4. En second lieu, en dehors des cas où il satisfait aux conditions fixées par la loi, ou par un engagement international, pour la délivrance d'un titre de séjour, un étranger ne saurait se prévaloir d'un droit à l'obtention d'un tel titre. S'il peut, à l'appui d'un recours pour excès de pouvoir formé contre une décision préfectorale refusant de régulariser sa situation par la délivrance d'un titre de séjour, soutenir que la décision du préfet, compte tenu de l'ensemble des éléments de sa situation personnelle, serait entachée d'une erreur manifeste d'appréciation, il ne peut utilement se prévaloir des orientations générales que le ministre de l'intérieur a pu adresser aux préfets pour les éclairer dans la mise en œuvre de leur pouvoir de régularisation.
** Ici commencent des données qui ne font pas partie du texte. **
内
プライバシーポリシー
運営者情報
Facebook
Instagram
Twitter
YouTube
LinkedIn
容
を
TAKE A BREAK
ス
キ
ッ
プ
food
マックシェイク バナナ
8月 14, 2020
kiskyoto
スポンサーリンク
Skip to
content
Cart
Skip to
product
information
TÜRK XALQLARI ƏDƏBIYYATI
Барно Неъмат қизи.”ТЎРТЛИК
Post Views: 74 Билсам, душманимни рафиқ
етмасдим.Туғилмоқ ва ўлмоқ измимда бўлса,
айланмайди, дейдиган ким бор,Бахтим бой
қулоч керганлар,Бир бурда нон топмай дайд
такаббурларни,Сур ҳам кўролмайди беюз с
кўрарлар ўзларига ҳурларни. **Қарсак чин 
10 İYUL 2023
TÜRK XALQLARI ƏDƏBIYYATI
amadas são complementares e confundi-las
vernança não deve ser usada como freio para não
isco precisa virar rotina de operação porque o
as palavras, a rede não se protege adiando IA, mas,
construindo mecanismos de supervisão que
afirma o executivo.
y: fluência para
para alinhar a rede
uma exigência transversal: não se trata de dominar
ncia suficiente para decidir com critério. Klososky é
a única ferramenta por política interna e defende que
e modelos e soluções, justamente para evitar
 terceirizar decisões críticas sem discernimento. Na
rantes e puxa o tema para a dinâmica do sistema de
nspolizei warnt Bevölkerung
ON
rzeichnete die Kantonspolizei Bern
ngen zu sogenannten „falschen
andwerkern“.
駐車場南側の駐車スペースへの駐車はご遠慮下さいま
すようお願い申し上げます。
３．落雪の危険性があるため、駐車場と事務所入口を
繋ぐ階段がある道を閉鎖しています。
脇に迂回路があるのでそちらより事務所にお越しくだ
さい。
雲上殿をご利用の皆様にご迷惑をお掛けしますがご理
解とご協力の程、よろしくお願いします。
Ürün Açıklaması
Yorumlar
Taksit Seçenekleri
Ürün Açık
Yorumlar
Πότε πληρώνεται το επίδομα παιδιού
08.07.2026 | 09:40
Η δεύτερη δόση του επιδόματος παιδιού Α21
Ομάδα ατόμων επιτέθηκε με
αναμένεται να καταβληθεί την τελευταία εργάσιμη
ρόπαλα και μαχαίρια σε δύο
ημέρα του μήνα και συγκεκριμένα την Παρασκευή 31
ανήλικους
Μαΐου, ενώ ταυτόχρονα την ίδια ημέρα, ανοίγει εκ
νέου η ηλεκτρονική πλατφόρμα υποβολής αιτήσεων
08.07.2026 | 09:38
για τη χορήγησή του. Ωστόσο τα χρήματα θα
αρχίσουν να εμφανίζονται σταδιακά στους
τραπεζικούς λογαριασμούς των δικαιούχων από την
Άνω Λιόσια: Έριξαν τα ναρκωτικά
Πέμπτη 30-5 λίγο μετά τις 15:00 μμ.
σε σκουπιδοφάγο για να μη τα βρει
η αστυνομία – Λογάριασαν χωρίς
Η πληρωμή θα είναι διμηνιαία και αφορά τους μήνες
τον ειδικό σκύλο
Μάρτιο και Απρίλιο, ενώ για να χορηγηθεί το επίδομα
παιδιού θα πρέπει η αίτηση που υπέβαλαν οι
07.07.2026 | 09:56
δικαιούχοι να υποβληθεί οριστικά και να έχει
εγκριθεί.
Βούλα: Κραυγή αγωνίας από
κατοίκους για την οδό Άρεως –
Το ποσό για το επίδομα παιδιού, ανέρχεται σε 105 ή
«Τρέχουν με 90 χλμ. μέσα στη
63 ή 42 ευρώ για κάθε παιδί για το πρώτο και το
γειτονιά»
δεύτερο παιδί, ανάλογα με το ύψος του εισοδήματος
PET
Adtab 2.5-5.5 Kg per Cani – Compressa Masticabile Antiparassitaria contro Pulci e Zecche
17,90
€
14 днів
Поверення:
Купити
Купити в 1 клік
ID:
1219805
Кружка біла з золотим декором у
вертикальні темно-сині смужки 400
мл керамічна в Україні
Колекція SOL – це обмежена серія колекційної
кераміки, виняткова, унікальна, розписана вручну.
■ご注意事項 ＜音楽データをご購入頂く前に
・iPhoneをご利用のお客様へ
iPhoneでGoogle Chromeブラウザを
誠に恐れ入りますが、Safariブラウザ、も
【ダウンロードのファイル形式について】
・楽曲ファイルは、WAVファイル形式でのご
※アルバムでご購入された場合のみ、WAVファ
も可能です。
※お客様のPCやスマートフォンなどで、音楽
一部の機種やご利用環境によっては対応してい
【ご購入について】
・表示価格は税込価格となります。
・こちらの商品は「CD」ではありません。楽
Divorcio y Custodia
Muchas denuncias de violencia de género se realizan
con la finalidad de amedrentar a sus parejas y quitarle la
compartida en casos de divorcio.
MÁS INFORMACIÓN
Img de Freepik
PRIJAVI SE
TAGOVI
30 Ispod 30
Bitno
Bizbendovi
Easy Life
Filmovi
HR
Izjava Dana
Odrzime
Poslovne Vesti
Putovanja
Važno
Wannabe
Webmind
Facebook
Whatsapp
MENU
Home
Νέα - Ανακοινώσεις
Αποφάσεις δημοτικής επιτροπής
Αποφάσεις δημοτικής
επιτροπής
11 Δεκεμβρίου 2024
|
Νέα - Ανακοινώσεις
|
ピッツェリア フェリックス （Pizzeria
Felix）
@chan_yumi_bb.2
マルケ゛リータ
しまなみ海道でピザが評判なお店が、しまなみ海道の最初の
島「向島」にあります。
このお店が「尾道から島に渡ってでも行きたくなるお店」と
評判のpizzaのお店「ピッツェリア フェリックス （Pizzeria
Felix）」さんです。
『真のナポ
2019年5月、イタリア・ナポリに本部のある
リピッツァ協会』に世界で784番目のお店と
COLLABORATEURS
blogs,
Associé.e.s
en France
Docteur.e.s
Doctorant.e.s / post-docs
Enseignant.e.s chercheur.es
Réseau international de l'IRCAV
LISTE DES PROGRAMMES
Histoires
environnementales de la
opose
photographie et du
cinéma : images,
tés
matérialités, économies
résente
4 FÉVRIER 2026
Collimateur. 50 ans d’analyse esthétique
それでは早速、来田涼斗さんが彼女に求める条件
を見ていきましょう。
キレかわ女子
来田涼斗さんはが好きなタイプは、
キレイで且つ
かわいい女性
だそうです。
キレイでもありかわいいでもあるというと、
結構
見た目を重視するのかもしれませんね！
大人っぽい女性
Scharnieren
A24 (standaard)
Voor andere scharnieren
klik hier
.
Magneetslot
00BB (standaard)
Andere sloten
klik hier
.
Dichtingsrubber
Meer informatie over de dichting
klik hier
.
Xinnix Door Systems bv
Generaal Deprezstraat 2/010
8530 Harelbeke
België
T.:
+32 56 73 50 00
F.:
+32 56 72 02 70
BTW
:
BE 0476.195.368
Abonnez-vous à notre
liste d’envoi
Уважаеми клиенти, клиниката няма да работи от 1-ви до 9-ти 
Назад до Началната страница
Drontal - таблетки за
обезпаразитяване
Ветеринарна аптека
Par suite, le moyen tiré de la méconnaissance de la circulaire du 28 novembre 2012 doit être écarté comme inopérant.

5. Il résulte de ce qui précède que la requête de M. B doit être rejetée y compris par voie de conséquence ses conclusions à fin d'injonction et celles présentées en application de l'article L. 761-1 du code de justice administrative.

D É C I D E :

Article 1er : La requête de M. B doit être rejetée.

Article 2 : Le présent jugement sera notifié à M. A B et au préfet de la Somme.

Délibéré après l'audience du 13 juin 2024, à laquelle siégeaient :

M. Boutou, président,

Mme Pierre, première conseillère,

M. Menet, premier conseiller.

Rendu public par mise à disposition au greffe le 27 juin 2024.

La rapporteure,

Signé

A-L Pierre

Le président,

Signé

B. Boutou

La greffière,

Signé

A. Ribière

La République mande et ordonne au préfet de la Somme en ce qui le concerne ou à tous commissaires de justice à ce requis en ce qui concerne les voies de droit commun contre les parties privées, de pourvoir à l'exécution de la présente décision.